For the time discretization strategy, the simulation employs a fixed-step integration scheme with a sampling frequency set to 2000 Hz. This frequency significantly exceeds the primary frequency range of the pantograph–catenary system’s dynamic response, satisfying the Nyquist sampling theorem and thereby ensuring numerical stability during dynamic simulation. To control errors introduced by finite element discretization, the contact wire was meticulously meshed with uniform element sizes set at 0.25 m. This dimension maintains computational efficiency while keeping spatial discretization errors within acceptable limits, significantly enhancing the accuracy of dynamic response solutions.

The dynamic behavior of the pantograph in the simulation is modeled using a three-degree-of-freedom reduced mass model, as shown in Figure 2. The equivalent mass, stiffness, and damping parameters were provided by the manufacturer to ensure consistency between the model parameters and the physical characteristics. The specific parameter configuration is detailed in

Table 1. Parameters related to the calculated mass model of pantographs mounted on different EMUs.
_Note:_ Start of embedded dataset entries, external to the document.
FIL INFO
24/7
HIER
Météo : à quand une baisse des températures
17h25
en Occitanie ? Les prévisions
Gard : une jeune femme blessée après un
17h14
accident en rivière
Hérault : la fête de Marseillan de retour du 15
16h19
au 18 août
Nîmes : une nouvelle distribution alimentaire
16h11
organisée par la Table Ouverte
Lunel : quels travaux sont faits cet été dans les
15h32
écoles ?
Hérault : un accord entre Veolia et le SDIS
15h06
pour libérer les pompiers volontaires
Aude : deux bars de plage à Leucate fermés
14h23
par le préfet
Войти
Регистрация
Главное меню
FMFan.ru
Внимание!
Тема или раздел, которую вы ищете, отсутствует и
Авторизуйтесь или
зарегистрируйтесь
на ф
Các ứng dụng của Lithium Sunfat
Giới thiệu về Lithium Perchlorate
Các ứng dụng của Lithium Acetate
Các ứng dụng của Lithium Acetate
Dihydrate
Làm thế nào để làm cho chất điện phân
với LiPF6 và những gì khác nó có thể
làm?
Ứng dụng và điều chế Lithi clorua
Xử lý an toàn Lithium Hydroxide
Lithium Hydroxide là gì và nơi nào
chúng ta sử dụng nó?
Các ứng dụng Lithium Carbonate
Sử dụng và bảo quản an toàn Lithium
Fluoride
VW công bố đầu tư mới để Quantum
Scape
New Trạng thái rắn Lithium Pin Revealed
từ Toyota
EMU Model	CR300AF	CR400AF	CR400BF	CRH380A	CRH380B
Pantograph model	DSA250	CX-GI030	CX-GI032	DSA380	CX-018
m1/kg	8.02	5.96	5.96	7.63	5.3
m2/kg	7	12.35	12.35	6	12
m3/kg	6.35	8.91	8.91	5.8	8.5
c1/(N·s·m−1)	5441	6000	6000	9430	6000
c2/(N·s·m−1)	6391	13,000	13,000	14,100	13,000
c3/(N·s·m−1)	80	10	10	0.1	10
k1/(N·m−1)	0	25	25	0	25
k2/(N·m−1)	0	15	15	0	15
k3/(N·m−1)	70	150	150	70	150
Pantograph distance/m	208.3	205.2	220	202.8	220

.

3. Validation and Calibration of Simulation Models

3.1. Experimental Overview

This study’s research data is based on comprehensive speed-upgrading tests conducted on the Guangzhou–Shenzhen Railway Lines I and II. Utilizing field measurement results from CR400AF EMUs operating on these lines, the refined simulation model established in this paper underwent systematic validation and parameter refinement. The testing process strictly adhered to engineering validation procedures, employing high-precision detection methods to obtain measured dynamic response data of pantograph–catenary interactions under diverse operating conditions and across multiple dimensions. This provided an authentic and reliable basis for constructing, validating, and refining the simulation model.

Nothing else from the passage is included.